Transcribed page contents
----

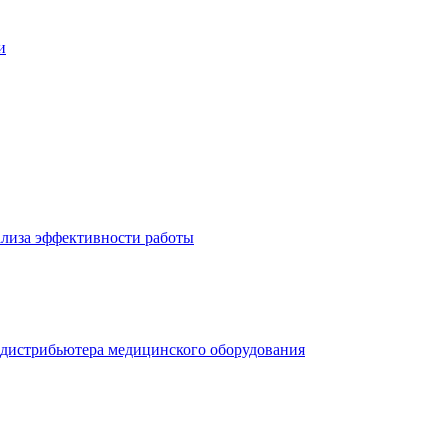
и
нализа эффективности работы
и дистрибьютера медицинского оборудования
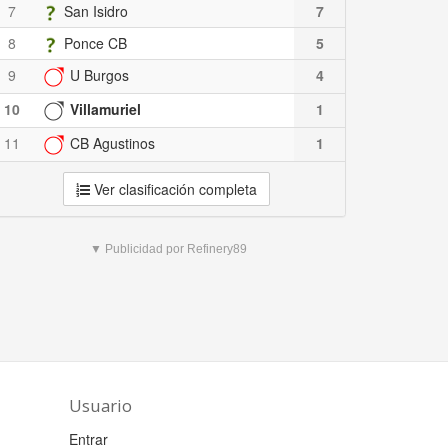
7
San Isidro
7
8
Ponce CB
5
9
U Burgos
4
10
Villamuriel
1
11
CB Agustinos
1
Ver clasificación completa
▼ Publicidad por Refinery89
Usuario
Entrar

----

_To do_
Repeat, exactly and in full, every entry in the data, but not the pictures.

_Answer to the problem_
и
нализа эффективности работы
и дистрибьютера медицинского оборудования
7
San Isidro
7
8
Ponce CB
5
9
U Burgos
4
10
Villamuriel
1
11
CB Agustinos
1
Ver clasificación completa
▼ Publicidad por Refinery89
Usuario
Entrar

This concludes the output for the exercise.